#### Source data

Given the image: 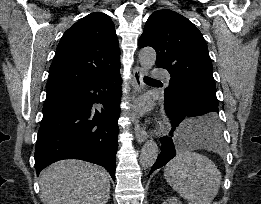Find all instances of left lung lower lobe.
<instances>
[{
	"instance_id": "0a47b994",
	"label": "left lung lower lobe",
	"mask_w": 261,
	"mask_h": 204,
	"mask_svg": "<svg viewBox=\"0 0 261 204\" xmlns=\"http://www.w3.org/2000/svg\"><path fill=\"white\" fill-rule=\"evenodd\" d=\"M165 110L170 119L173 131L179 124L188 117L201 116L207 117L196 127L198 137L218 140L220 138V127L217 120L219 113L218 104L206 95L191 89H185L176 93L173 98H165ZM184 133V131H181ZM161 153L153 165L150 174L164 166L168 161L176 156L177 147L171 137L165 136L161 140Z\"/></svg>"
}]
</instances>
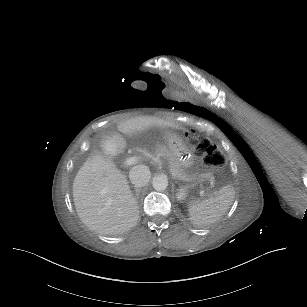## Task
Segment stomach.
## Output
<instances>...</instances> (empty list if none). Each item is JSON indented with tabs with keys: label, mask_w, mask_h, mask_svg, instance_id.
I'll list each match as a JSON object with an SVG mask.
<instances>
[{
	"label": "stomach",
	"mask_w": 307,
	"mask_h": 307,
	"mask_svg": "<svg viewBox=\"0 0 307 307\" xmlns=\"http://www.w3.org/2000/svg\"><path fill=\"white\" fill-rule=\"evenodd\" d=\"M168 139L172 156L182 172V176L178 178L187 182L196 180L198 175L194 168V147L182 135L169 134Z\"/></svg>",
	"instance_id": "stomach-1"
}]
</instances>
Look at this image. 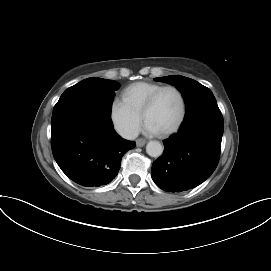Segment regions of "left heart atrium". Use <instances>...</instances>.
Returning a JSON list of instances; mask_svg holds the SVG:
<instances>
[{
    "label": "left heart atrium",
    "instance_id": "obj_1",
    "mask_svg": "<svg viewBox=\"0 0 271 271\" xmlns=\"http://www.w3.org/2000/svg\"><path fill=\"white\" fill-rule=\"evenodd\" d=\"M144 130L146 133L153 134V135L160 133L155 126H153L151 123H149L147 121L145 123Z\"/></svg>",
    "mask_w": 271,
    "mask_h": 271
}]
</instances>
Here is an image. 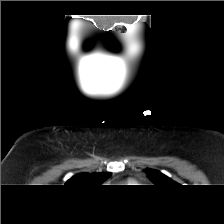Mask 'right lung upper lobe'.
Here are the masks:
<instances>
[{
  "label": "right lung upper lobe",
  "instance_id": "right-lung-upper-lobe-1",
  "mask_svg": "<svg viewBox=\"0 0 224 224\" xmlns=\"http://www.w3.org/2000/svg\"><path fill=\"white\" fill-rule=\"evenodd\" d=\"M111 173H82L73 176L67 181V185L73 187H88L102 184Z\"/></svg>",
  "mask_w": 224,
  "mask_h": 224
}]
</instances>
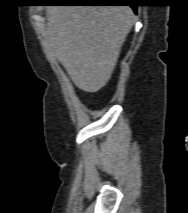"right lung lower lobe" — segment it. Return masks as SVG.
<instances>
[{
  "label": "right lung lower lobe",
  "instance_id": "1",
  "mask_svg": "<svg viewBox=\"0 0 188 213\" xmlns=\"http://www.w3.org/2000/svg\"><path fill=\"white\" fill-rule=\"evenodd\" d=\"M79 1V0H78ZM80 1H86V2H96V4L97 3H113V2H124V1H121V0H80ZM129 6H131L132 8H133V10H136V7H137V5H129Z\"/></svg>",
  "mask_w": 188,
  "mask_h": 213
}]
</instances>
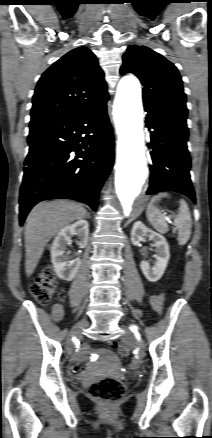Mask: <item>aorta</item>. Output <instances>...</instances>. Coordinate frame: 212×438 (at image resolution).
I'll return each instance as SVG.
<instances>
[{
  "mask_svg": "<svg viewBox=\"0 0 212 438\" xmlns=\"http://www.w3.org/2000/svg\"><path fill=\"white\" fill-rule=\"evenodd\" d=\"M142 112L139 81L124 77L118 84L113 116L118 134L115 188L126 216L132 212L147 178Z\"/></svg>",
  "mask_w": 212,
  "mask_h": 438,
  "instance_id": "aorta-1",
  "label": "aorta"
}]
</instances>
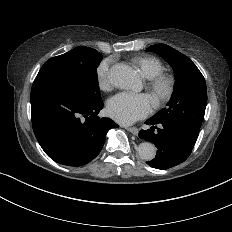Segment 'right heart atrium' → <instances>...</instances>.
I'll return each mask as SVG.
<instances>
[{"label":"right heart atrium","instance_id":"d8ad5b80","mask_svg":"<svg viewBox=\"0 0 232 232\" xmlns=\"http://www.w3.org/2000/svg\"><path fill=\"white\" fill-rule=\"evenodd\" d=\"M107 65H108V62H107V61H104V62H102V64L100 65V67H99V69H98V75H99V78H100L102 81H106V78H105V71H106Z\"/></svg>","mask_w":232,"mask_h":232}]
</instances>
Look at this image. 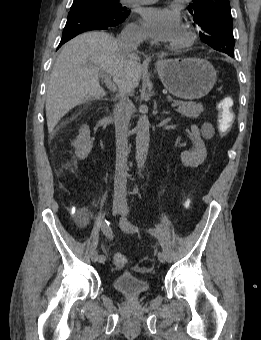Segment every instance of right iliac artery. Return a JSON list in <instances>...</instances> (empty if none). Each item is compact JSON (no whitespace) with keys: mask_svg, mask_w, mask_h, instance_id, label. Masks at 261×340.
Here are the masks:
<instances>
[{"mask_svg":"<svg viewBox=\"0 0 261 340\" xmlns=\"http://www.w3.org/2000/svg\"><path fill=\"white\" fill-rule=\"evenodd\" d=\"M100 227H101V230L103 232V234L110 240L113 239V232H112V229H111V226H110V223L105 219L103 221H101L100 223ZM107 261V258L104 254H100L98 256V262L101 263V264H105Z\"/></svg>","mask_w":261,"mask_h":340,"instance_id":"right-iliac-artery-1","label":"right iliac artery"}]
</instances>
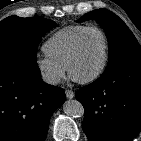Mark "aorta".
<instances>
[{
  "label": "aorta",
  "mask_w": 141,
  "mask_h": 141,
  "mask_svg": "<svg viewBox=\"0 0 141 141\" xmlns=\"http://www.w3.org/2000/svg\"><path fill=\"white\" fill-rule=\"evenodd\" d=\"M65 114L73 118L84 116V107L78 100H67L63 104Z\"/></svg>",
  "instance_id": "aorta-1"
}]
</instances>
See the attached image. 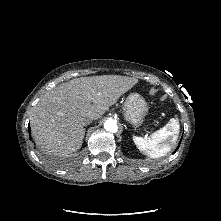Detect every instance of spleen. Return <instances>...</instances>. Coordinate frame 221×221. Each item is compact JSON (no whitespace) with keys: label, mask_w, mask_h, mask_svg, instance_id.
I'll return each mask as SVG.
<instances>
[{"label":"spleen","mask_w":221,"mask_h":221,"mask_svg":"<svg viewBox=\"0 0 221 221\" xmlns=\"http://www.w3.org/2000/svg\"><path fill=\"white\" fill-rule=\"evenodd\" d=\"M180 126L177 118H172L161 129L154 132L149 138L134 136L137 148L146 156L159 158L166 155L176 143Z\"/></svg>","instance_id":"3e777b00"}]
</instances>
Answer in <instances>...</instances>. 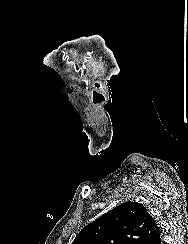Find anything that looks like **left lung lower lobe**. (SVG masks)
<instances>
[{"label":"left lung lower lobe","mask_w":188,"mask_h":244,"mask_svg":"<svg viewBox=\"0 0 188 244\" xmlns=\"http://www.w3.org/2000/svg\"><path fill=\"white\" fill-rule=\"evenodd\" d=\"M149 244H162L160 227Z\"/></svg>","instance_id":"1"}]
</instances>
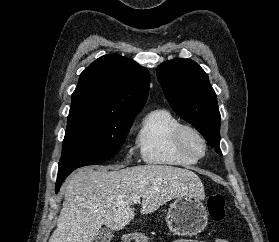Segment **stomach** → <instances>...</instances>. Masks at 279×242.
Returning a JSON list of instances; mask_svg holds the SVG:
<instances>
[{
	"mask_svg": "<svg viewBox=\"0 0 279 242\" xmlns=\"http://www.w3.org/2000/svg\"><path fill=\"white\" fill-rule=\"evenodd\" d=\"M166 223L169 230L178 236H194L201 233L208 223V213L199 198L193 196L178 197L170 205ZM136 242H147L141 234L134 235Z\"/></svg>",
	"mask_w": 279,
	"mask_h": 242,
	"instance_id": "1",
	"label": "stomach"
}]
</instances>
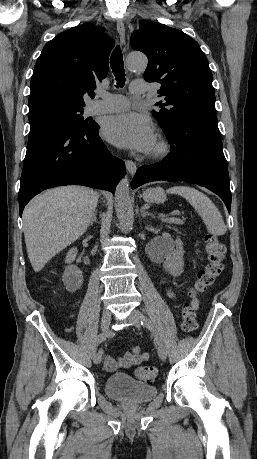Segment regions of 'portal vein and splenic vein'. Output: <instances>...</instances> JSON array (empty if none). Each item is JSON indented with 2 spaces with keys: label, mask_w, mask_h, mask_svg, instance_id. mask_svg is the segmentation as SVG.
Here are the masks:
<instances>
[{
  "label": "portal vein and splenic vein",
  "mask_w": 257,
  "mask_h": 459,
  "mask_svg": "<svg viewBox=\"0 0 257 459\" xmlns=\"http://www.w3.org/2000/svg\"><path fill=\"white\" fill-rule=\"evenodd\" d=\"M173 214H177V213L174 212ZM168 220H169V222L183 224V221L181 219H179V218H169Z\"/></svg>",
  "instance_id": "obj_1"
}]
</instances>
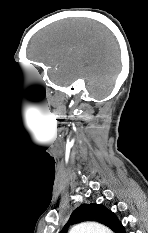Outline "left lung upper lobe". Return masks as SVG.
<instances>
[{"label": "left lung upper lobe", "instance_id": "obj_1", "mask_svg": "<svg viewBox=\"0 0 148 233\" xmlns=\"http://www.w3.org/2000/svg\"><path fill=\"white\" fill-rule=\"evenodd\" d=\"M83 221H96L109 227L114 233H125L124 227L113 212L101 204H83L73 211L60 233H66L69 225Z\"/></svg>", "mask_w": 148, "mask_h": 233}]
</instances>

#### What is expected
Having located the line with "Segment **stomach** →", copy it exactly along with every later line through the end of the listing above, but omit the pictures.

#### Exercise result
Segment **stomach** → <instances>...</instances>. Masks at 279×242.
Returning a JSON list of instances; mask_svg holds the SVG:
<instances>
[{
	"mask_svg": "<svg viewBox=\"0 0 279 242\" xmlns=\"http://www.w3.org/2000/svg\"><path fill=\"white\" fill-rule=\"evenodd\" d=\"M166 223L169 230L178 236H194L201 233L208 223V213L199 198L193 196L178 197L170 205ZM136 242H147L141 234L134 235Z\"/></svg>",
	"mask_w": 279,
	"mask_h": 242,
	"instance_id": "1",
	"label": "stomach"
}]
</instances>
Segment regions of 'portal vein and splenic vein'. Output: <instances>...</instances> JSON array (empty if none). Each item is JSON indented with 2 spaces with keys: label, mask_w, mask_h, mask_svg, instance_id. mask_svg is the segmentation as SVG.
Here are the masks:
<instances>
[{
  "label": "portal vein and splenic vein",
  "mask_w": 257,
  "mask_h": 459,
  "mask_svg": "<svg viewBox=\"0 0 257 459\" xmlns=\"http://www.w3.org/2000/svg\"><path fill=\"white\" fill-rule=\"evenodd\" d=\"M173 214H177V213L174 212ZM168 220H169V222L183 224V221L181 219H179V218H169Z\"/></svg>",
  "instance_id": "obj_1"
}]
</instances>
Outline "left lung upper lobe". Return masks as SVG.
<instances>
[{"label": "left lung upper lobe", "instance_id": "obj_1", "mask_svg": "<svg viewBox=\"0 0 148 233\" xmlns=\"http://www.w3.org/2000/svg\"><path fill=\"white\" fill-rule=\"evenodd\" d=\"M83 221H96L109 227L114 233H125L124 227L113 212L101 204H83L73 211L60 233H66L69 225Z\"/></svg>", "mask_w": 148, "mask_h": 233}]
</instances>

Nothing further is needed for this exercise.